WHAT YOU NEED TO DO: Among the entries, which lines carry the string "Back"? Copy each of them.

** Opening INPUT DATA block **

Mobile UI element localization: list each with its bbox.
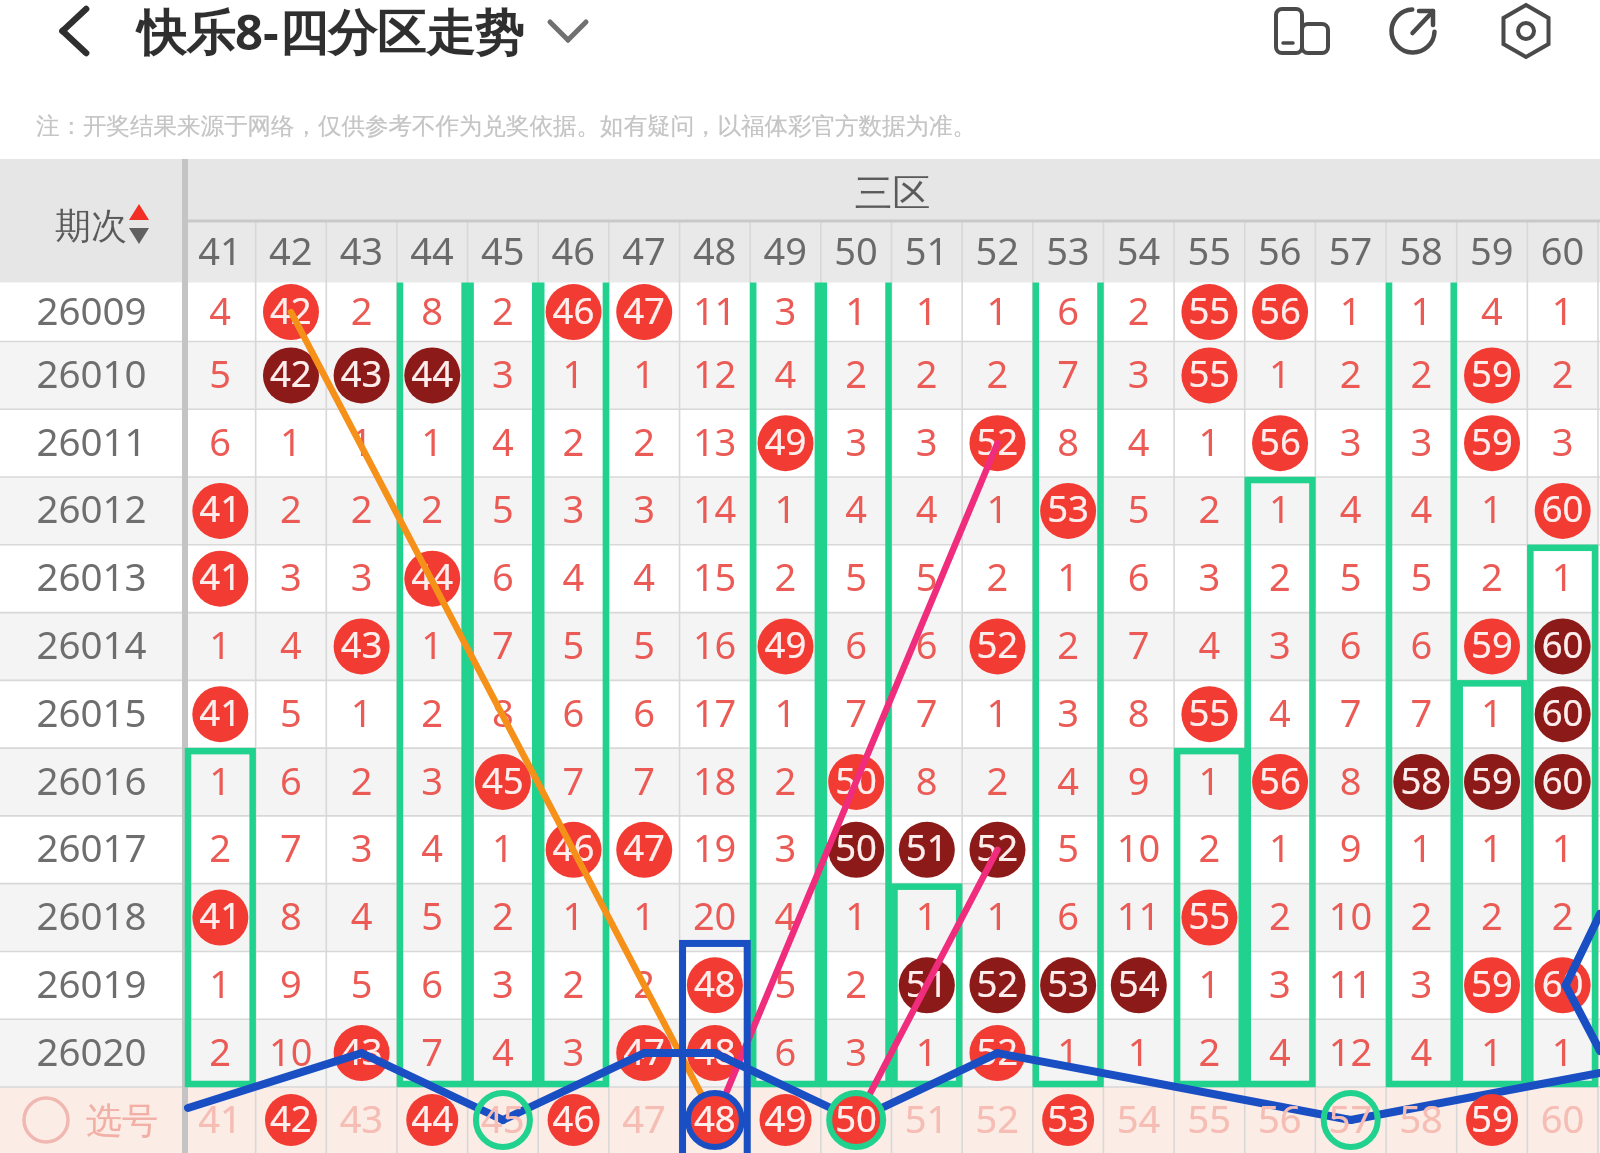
button[interactable] xyxy=(0,545,1600,613)
button[interactable] xyxy=(0,884,1600,952)
button[interactable] xyxy=(0,477,1600,545)
button[interactable]: Share xyxy=(1383,0,1445,62)
button[interactable]: Split screen xyxy=(1271,0,1333,62)
button[interactable] xyxy=(0,748,1600,816)
button[interactable]: Settings xyxy=(1496,0,1558,62)
button[interactable]: 选号 xyxy=(0,1087,1600,1153)
button[interactable] xyxy=(0,613,1600,681)
button[interactable] xyxy=(0,342,1600,410)
button[interactable]: 期次 排序 xyxy=(0,159,185,283)
button[interactable]: Back xyxy=(42,0,106,64)
button[interactable] xyxy=(0,680,1600,748)
button[interactable] xyxy=(0,816,1600,884)
button[interactable] xyxy=(128,0,598,64)
button[interactable] xyxy=(0,283,1600,342)
button[interactable] xyxy=(0,1019,1600,1087)
button[interactable] xyxy=(0,409,1600,477)
button[interactable] xyxy=(0,951,1600,1019)
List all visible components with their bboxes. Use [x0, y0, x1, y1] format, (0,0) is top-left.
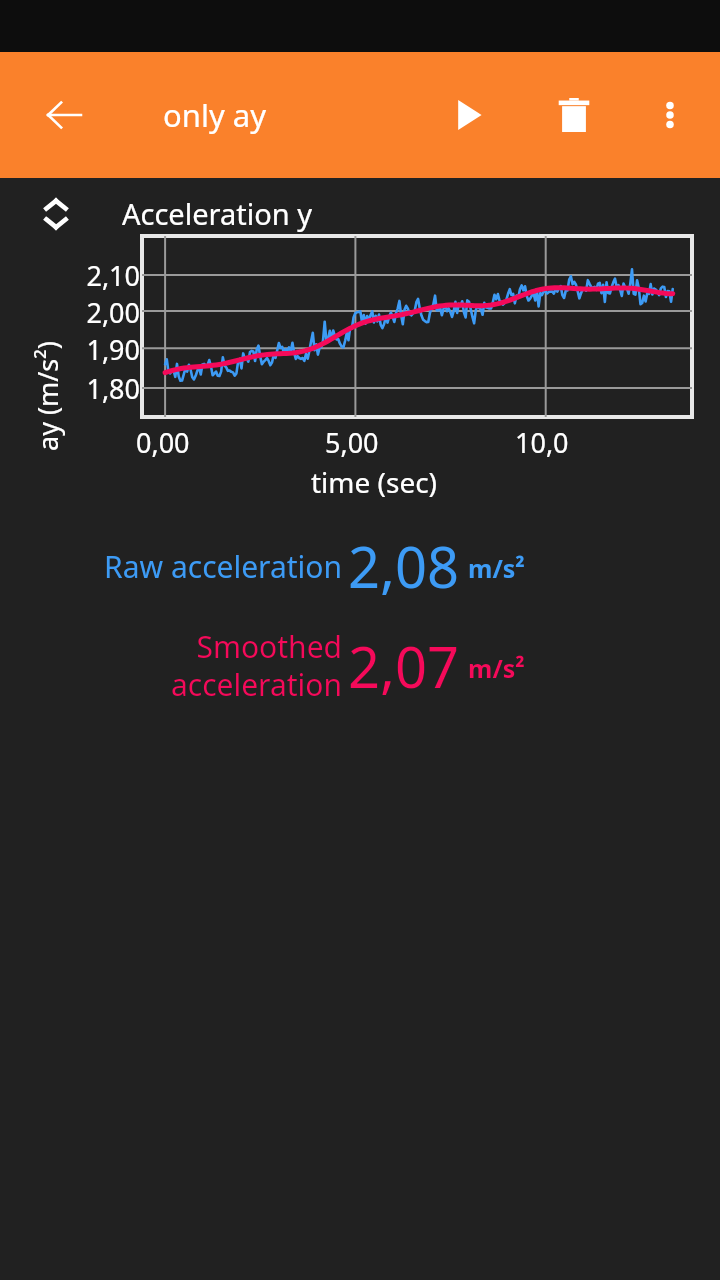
staticText: 2,07	[348, 628, 460, 704]
staticText: 2,08	[348, 528, 460, 604]
button[interactable]: Back	[30, 81, 98, 149]
staticText: 10,0	[515, 424, 569, 461]
staticText: Acceleration y	[122, 194, 312, 233]
button[interactable]: Expand chart	[32, 190, 80, 238]
button[interactable]: Raw acceleration	[0, 528, 720, 604]
staticText: 2,00	[66, 294, 140, 331]
staticText: time (sec)	[28, 463, 720, 501]
staticText: m/s²	[468, 651, 525, 685]
button[interactable]: Play	[437, 83, 501, 147]
staticText: Raw acceleration	[104, 546, 342, 587]
button[interactable]: Smoothed acceleration	[0, 626, 720, 705]
staticText: m/s²	[468, 551, 525, 585]
staticText: 0,00	[136, 424, 190, 461]
button[interactable]: More options	[640, 85, 700, 145]
staticText: 1,80	[66, 370, 140, 407]
staticText: 5,00	[325, 424, 379, 461]
staticText: 2,10	[66, 257, 140, 294]
staticText: only ay	[163, 94, 266, 136]
staticText: Smoothed acceleration	[170, 626, 342, 705]
button[interactable]: Delete	[542, 83, 606, 147]
staticText: 1,90	[66, 331, 140, 368]
staticText: ay (m/s²)	[29, 341, 66, 451]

** Closing INPUT DATA block **

ANSWER AREA:
button[interactable]: Back xyxy=(42,0,106,64)
button[interactable]: Back	[30, 81, 98, 149]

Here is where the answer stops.